A backyard story that changes how we look at our homes

It focuses on housing, agriculture, energy and the economy – if you don’t know about it now, you will soon.

Permaculture is now a vocabulary.

But, what does agricultural development really mean? Why is it important? And how do you apply its principles at home?

All of these questions are relevant, so we arrived at Penny Piet, founder and director of the Permacre Sydney Institute.

With a background in horticulture and more than 20 years of experience in the field, Penny is a graduate of Bill Molison who coined the term permaculture in the 1970s.

What is a license?

Essentially, agricultural development is sustainable, says Penny.

“It involves caring for nature, people, and all living things. From our activities, to the time we spend and the resources we use, we produce food, what we need and how we live. ”

“It’s about housing, agriculture, waste management, animals, labor and economics. To be as confident as possible, but to be productive and dependable in a social context and responsible.

“Agricultural development is based on three main principles: conservation of the land, care for people and equitable participation.

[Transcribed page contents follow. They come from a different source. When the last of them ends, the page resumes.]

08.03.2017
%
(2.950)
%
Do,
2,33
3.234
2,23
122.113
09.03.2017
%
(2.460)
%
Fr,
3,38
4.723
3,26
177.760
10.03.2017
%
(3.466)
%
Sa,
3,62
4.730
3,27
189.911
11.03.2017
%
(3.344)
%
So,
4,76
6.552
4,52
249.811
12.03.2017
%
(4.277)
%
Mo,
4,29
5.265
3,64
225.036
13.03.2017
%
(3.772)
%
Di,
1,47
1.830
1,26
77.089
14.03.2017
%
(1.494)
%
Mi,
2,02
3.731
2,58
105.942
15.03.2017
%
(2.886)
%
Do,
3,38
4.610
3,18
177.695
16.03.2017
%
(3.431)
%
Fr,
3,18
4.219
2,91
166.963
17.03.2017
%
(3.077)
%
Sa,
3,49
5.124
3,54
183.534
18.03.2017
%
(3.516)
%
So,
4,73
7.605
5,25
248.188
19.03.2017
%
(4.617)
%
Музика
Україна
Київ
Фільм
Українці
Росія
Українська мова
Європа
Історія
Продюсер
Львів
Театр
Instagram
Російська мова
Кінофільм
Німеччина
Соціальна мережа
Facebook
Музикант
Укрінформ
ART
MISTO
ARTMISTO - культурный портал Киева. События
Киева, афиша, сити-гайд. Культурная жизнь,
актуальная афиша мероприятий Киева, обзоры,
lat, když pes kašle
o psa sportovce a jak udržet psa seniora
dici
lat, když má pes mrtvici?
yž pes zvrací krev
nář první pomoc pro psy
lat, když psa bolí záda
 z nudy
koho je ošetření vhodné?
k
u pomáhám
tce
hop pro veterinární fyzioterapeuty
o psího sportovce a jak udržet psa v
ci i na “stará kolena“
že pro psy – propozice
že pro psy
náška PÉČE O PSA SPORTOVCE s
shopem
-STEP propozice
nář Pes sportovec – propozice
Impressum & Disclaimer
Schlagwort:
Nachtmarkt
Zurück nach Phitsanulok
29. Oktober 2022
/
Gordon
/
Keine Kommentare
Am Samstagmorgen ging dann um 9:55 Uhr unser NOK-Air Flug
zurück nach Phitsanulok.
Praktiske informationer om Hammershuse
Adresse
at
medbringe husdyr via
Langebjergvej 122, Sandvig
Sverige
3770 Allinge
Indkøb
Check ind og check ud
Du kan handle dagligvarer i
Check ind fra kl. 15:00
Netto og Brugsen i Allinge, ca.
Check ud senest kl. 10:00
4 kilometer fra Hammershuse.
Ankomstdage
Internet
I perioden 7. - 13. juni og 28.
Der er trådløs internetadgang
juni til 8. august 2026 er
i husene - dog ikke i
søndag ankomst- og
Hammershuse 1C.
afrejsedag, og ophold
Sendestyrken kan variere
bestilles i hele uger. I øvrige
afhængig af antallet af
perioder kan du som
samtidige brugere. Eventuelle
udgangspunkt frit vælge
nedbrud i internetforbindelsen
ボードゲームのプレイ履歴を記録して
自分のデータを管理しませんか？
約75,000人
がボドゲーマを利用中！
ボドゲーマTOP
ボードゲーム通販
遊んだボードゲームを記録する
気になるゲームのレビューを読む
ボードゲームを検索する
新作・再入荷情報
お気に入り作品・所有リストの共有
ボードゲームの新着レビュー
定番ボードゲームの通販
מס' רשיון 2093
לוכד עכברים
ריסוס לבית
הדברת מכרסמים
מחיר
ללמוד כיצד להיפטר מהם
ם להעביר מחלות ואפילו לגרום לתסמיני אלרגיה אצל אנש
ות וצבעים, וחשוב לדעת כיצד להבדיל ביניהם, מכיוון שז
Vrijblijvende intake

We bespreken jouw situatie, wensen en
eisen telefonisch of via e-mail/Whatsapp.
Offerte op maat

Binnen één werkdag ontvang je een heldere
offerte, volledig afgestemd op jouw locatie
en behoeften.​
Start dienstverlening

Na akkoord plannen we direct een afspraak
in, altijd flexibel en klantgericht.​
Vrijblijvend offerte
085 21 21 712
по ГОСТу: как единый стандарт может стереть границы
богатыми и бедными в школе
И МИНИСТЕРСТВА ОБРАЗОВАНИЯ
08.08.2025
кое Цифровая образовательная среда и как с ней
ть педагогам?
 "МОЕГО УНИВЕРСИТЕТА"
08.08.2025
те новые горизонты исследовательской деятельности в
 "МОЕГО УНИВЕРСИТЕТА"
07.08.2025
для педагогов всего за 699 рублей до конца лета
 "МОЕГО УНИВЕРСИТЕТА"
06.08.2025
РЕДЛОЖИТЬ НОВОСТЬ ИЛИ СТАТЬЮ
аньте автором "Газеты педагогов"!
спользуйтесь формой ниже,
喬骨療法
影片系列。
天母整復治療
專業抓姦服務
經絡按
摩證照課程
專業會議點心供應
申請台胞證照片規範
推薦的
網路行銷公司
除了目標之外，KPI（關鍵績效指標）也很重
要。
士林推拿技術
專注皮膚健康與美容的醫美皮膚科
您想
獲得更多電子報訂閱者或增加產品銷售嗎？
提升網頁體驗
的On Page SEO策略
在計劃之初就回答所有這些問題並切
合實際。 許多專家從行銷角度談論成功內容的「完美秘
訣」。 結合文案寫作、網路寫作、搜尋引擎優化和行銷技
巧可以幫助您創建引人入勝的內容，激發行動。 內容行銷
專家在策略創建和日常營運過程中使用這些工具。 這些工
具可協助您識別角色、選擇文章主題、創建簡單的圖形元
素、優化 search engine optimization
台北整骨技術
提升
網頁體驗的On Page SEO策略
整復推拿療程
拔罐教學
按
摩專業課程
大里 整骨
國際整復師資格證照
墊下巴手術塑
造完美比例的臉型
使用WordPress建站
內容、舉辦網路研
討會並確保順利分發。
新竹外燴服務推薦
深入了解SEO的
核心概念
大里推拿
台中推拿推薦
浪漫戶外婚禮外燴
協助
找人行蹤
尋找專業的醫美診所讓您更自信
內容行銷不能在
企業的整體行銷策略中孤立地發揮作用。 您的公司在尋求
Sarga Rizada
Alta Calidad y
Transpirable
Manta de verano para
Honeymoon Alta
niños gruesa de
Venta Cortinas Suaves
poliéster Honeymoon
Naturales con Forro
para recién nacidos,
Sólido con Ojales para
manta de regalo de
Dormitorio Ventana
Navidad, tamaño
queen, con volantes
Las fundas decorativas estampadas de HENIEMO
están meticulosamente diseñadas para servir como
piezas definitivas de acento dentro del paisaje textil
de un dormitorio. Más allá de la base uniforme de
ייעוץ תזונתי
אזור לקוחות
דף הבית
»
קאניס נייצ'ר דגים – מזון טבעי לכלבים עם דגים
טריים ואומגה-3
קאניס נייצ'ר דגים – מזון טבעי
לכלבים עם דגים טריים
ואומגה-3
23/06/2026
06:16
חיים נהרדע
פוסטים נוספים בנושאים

“Apart from designing our own houses and farms, permaculture design is also useful for towns and villages and can be applied in any climate.

The epidemic has shown many people self-confidence and friendship, local food production and the value of preparing for the future.

Bill Molison beautifully summed up permaculture as “the philosophy of working together rather than opposing nature.”

Principles of Performance

There are many permaculture design principles that coaches use in different ways, says Penny.

“If you apply design, it will save you work, money and time and help you understand nature and the environment.

But it would be a mistake to think that only “12 principles” can hold everything about permaculture. Permaculture encourages people to think for themselves, to take and adapt to their own circumstances.

There may be more than 30 fruit and vegetable principles that cover everything from water management to soil reclamation, and there are some key principles that can serve as a guide to get started.

“Place, placement, multiple activities and connections When choosing things for your garden, keep items that need more work, such as a kitchen garden.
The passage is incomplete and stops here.